DATA —
⟨

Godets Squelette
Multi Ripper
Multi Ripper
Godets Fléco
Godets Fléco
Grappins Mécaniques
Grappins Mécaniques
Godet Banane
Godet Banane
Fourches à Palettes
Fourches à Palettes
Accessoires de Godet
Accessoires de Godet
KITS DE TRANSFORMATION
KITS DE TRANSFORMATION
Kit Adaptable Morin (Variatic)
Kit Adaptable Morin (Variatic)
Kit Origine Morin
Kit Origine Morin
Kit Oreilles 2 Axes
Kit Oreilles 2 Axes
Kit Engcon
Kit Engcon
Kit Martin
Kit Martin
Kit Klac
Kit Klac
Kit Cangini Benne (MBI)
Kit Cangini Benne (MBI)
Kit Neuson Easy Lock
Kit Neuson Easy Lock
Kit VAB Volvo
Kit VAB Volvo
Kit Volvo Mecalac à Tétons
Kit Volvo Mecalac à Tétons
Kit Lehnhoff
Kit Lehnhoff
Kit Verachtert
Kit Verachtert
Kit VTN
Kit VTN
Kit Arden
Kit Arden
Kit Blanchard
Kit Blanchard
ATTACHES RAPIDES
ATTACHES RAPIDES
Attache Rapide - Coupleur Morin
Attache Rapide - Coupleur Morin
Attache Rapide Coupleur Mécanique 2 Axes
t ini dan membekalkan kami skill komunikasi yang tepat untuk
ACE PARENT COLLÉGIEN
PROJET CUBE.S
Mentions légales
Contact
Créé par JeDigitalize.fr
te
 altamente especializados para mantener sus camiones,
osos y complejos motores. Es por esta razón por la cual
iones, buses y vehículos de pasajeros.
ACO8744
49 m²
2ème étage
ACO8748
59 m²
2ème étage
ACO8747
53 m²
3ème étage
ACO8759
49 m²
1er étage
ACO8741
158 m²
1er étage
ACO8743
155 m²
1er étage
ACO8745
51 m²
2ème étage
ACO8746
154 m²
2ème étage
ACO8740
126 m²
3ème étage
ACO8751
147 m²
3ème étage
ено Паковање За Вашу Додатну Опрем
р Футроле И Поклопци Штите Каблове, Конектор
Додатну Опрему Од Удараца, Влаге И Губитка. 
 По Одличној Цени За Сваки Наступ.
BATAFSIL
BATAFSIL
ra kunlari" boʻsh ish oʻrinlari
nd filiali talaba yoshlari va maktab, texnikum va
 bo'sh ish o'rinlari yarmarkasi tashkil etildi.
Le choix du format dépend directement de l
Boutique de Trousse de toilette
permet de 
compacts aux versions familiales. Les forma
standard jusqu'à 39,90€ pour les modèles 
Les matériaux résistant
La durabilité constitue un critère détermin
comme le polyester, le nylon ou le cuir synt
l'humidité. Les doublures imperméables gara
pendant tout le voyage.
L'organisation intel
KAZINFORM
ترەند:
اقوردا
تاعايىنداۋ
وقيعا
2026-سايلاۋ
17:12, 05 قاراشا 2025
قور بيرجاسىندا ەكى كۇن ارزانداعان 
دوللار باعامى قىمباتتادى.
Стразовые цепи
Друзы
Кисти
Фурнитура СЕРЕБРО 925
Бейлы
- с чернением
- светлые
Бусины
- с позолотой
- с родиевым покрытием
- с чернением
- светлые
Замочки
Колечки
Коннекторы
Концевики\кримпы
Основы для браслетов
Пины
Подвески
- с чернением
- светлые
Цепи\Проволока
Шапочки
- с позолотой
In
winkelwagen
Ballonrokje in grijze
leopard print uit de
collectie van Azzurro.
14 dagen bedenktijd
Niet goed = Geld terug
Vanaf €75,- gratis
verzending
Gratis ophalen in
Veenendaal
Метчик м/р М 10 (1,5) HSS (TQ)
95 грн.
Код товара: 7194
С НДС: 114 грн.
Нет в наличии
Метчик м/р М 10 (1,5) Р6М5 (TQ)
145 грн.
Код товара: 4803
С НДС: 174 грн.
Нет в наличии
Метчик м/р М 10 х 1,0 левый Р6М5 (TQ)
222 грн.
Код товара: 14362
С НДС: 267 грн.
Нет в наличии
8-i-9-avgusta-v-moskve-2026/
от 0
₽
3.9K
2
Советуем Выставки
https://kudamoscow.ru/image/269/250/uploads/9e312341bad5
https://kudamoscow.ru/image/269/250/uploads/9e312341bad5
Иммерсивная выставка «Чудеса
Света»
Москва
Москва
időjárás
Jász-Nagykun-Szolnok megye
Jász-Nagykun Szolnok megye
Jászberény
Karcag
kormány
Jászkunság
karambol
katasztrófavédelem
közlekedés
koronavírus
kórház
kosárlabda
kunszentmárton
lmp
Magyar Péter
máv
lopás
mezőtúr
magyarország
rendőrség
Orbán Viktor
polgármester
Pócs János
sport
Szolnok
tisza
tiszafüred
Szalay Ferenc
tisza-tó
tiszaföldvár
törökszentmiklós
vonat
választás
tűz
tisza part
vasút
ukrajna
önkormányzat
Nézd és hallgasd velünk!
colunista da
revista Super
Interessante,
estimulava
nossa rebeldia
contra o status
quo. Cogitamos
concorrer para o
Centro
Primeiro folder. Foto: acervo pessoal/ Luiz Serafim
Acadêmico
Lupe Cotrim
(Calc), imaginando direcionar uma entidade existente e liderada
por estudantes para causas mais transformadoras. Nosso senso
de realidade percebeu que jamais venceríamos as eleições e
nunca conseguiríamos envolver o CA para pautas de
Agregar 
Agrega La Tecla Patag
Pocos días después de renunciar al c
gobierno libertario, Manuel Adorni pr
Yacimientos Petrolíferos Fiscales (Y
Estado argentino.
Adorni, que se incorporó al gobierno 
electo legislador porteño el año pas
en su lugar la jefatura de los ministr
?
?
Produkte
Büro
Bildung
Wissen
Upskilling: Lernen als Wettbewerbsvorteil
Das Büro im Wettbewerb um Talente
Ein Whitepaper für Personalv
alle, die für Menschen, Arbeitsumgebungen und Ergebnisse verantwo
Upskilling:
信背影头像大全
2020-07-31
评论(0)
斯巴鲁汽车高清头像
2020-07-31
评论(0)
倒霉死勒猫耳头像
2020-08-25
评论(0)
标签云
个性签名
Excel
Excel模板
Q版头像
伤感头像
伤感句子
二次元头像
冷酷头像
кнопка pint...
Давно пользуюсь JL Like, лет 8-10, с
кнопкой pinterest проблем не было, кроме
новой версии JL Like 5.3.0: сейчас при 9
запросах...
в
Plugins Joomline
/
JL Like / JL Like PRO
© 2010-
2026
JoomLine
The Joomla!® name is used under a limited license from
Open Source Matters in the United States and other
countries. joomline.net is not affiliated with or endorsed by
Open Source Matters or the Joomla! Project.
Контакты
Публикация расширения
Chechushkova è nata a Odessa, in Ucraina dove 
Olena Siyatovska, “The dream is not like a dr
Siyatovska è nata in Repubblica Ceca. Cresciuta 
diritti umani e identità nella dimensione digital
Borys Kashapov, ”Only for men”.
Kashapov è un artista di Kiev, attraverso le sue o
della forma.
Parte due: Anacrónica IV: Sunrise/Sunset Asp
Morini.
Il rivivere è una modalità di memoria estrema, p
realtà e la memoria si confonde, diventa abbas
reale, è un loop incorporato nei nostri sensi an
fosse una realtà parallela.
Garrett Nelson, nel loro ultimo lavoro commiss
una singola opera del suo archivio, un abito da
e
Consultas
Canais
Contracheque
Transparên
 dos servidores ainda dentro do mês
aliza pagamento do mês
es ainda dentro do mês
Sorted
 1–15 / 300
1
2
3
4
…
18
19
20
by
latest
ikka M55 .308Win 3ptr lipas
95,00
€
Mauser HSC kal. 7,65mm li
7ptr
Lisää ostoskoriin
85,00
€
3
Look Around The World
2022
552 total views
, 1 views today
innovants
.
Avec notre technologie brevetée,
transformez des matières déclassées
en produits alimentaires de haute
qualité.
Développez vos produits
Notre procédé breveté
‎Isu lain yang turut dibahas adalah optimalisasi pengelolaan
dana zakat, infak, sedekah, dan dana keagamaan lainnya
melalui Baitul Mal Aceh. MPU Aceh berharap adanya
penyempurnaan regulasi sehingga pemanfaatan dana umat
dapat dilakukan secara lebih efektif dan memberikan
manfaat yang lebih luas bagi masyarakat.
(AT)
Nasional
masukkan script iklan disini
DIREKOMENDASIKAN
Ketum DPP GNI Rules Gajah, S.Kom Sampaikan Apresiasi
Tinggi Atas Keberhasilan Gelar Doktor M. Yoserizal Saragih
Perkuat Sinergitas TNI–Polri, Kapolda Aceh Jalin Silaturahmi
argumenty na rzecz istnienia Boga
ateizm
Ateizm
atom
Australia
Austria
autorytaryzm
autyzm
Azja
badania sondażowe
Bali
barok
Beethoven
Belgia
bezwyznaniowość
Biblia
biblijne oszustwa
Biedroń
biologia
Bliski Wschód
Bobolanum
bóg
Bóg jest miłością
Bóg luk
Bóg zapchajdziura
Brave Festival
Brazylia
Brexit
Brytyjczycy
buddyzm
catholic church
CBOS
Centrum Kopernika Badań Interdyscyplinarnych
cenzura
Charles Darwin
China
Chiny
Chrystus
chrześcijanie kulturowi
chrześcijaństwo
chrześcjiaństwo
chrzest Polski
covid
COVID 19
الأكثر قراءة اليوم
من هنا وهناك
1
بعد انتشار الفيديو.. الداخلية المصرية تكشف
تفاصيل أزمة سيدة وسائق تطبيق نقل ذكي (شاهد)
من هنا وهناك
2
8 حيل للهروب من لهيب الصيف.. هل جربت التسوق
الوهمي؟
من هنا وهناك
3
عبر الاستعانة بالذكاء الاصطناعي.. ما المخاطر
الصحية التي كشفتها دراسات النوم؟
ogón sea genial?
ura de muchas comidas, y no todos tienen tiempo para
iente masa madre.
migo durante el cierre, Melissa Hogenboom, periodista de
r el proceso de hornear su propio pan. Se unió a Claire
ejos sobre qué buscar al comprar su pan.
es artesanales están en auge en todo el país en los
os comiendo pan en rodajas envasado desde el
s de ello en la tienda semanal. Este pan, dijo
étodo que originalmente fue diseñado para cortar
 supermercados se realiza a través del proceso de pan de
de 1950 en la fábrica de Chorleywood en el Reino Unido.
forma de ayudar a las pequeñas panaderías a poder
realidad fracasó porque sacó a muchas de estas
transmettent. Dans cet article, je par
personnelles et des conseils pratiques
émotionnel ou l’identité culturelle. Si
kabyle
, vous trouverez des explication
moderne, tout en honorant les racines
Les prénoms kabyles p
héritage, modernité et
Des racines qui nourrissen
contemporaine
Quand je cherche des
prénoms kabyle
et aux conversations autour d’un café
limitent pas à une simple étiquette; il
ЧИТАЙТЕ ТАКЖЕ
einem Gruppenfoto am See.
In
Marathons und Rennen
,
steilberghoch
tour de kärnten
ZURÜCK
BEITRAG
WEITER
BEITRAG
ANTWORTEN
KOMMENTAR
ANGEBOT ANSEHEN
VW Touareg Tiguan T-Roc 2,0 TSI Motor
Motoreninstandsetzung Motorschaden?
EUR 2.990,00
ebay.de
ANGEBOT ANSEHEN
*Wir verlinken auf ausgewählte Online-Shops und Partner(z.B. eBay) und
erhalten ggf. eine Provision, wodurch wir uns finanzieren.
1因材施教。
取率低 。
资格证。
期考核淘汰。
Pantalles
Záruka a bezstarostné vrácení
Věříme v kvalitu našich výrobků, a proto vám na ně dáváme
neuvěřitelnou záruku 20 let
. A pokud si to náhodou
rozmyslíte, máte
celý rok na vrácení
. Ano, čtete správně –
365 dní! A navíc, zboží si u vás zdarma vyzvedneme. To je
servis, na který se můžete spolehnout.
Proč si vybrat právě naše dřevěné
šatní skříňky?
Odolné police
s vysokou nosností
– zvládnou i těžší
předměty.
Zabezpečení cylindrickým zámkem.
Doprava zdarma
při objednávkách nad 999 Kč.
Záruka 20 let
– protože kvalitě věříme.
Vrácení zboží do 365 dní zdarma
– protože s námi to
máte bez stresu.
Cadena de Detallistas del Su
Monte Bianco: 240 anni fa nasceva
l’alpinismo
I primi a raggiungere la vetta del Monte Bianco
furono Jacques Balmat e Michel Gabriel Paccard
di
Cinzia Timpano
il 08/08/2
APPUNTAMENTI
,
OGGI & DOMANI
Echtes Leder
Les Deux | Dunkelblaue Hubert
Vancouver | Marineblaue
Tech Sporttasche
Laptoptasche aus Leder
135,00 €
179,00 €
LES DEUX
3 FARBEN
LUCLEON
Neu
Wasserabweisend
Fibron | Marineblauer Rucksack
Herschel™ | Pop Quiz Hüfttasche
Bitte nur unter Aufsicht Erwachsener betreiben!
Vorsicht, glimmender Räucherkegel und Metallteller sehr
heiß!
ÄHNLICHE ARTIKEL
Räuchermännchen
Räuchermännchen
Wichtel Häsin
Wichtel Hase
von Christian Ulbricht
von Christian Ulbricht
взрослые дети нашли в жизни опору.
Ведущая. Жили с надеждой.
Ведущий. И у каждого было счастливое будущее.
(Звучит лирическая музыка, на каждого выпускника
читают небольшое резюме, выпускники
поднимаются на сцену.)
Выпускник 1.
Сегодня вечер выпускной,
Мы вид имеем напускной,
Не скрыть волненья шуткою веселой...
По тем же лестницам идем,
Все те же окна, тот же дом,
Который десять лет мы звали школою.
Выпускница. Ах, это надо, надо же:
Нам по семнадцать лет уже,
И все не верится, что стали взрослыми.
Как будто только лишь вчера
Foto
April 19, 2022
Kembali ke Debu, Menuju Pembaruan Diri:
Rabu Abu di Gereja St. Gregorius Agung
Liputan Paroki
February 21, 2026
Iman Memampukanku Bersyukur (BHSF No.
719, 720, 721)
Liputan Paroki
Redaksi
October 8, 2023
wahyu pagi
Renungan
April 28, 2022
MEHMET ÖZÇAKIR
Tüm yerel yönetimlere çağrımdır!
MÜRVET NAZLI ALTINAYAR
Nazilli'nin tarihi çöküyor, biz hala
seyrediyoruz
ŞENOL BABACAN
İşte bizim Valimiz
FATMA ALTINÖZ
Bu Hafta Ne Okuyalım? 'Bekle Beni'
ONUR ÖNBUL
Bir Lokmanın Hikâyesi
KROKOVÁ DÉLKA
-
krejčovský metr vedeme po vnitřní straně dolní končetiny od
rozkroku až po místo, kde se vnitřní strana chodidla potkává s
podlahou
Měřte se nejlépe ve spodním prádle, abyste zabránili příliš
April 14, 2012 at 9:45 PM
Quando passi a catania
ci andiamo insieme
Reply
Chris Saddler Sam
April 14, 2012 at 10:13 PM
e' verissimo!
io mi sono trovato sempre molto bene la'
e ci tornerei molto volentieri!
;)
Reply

⟩

WORK ORDER —
Write out only the lines from the very start of the entries above to the line that includes "standard jusqu'à 39,90€ pour les modèles", both ends included, each one unchanged.

TASK SOLUTION —
Godets Squelette
Multi Ripper
Multi Ripper
Godets Fléco
Godets Fléco
Grappins Mécaniques
Grappins Mécaniques
Godet Banane
Godet Banane
Fourches à Palettes
Fourches à Palettes
Accessoires de Godet
Accessoires de Godet
KITS DE TRANSFORMATION
KITS DE TRANSFORMATION
Kit Adaptable Morin (Variatic)
Kit Adaptable Morin (Variatic)
Kit Origine Morin
Kit Origine Morin
Kit Oreilles 2 Axes
Kit Oreilles 2 Axes
Kit Engcon
Kit Engcon
Kit Martin
Kit Martin
Kit Klac
Kit Klac
Kit Cangini Benne (MBI)
Kit Cangini Benne (MBI)
Kit Neuson Easy Lock
Kit Neuson Easy Lock
Kit VAB Volvo
Kit VAB Volvo
Kit Volvo Mecalac à Tétons
Kit Volvo Mecalac à Tétons
Kit Lehnhoff
Kit Lehnhoff
Kit Verachtert
Kit Verachtert
Kit VTN
Kit VTN
Kit Arden
Kit Arden
Kit Blanchard
Kit Blanchard
ATTACHES RAPIDES
ATTACHES RAPIDES
Attache Rapide - Coupleur Morin
Attache Rapide - Coupleur Morin
Attache Rapide Coupleur Mécanique 2 Axes
t ini dan membekalkan kami skill komunikasi yang tepat untuk
ACE PARENT COLLÉGIEN
PROJET CUBE.S
Mentions légales
Contact
Créé par JeDigitalize.fr
te
 altamente especializados para mantener sus camiones,
osos y complejos motores. Es por esta razón por la cual
iones, buses y vehículos de pasajeros.
ACO8744
49 m²
2ème étage
ACO8748
59 m²
2ème étage
ACO8747
53 m²
3ème étage
ACO8759
49 m²
1er étage
ACO8741
158 m²
1er étage
ACO8743
155 m²
1er étage
ACO8745
51 m²
2ème étage
ACO8746
154 m²
2ème étage
ACO8740
126 m²
3ème étage
ACO8751
147 m²
3ème étage
ено Паковање За Вашу Додатну Опрем
р Футроле И Поклопци Штите Каблове, Конектор
Додатну Опрему Од Удараца, Влаге И Губитка. 
 По Одличној Цени За Сваки Наступ.
BATAFSIL
BATAFSIL
ra kunlari" boʻsh ish oʻrinlari
nd filiali talaba yoshlari va maktab, texnikum va
 bo'sh ish o'rinlari yarmarkasi tashkil etildi.
Le choix du format dépend directement de l
Boutique de Trousse de toilette
permet de 
compacts aux versions familiales. Les forma
standard jusqu'à 39,90€ pour les modèles 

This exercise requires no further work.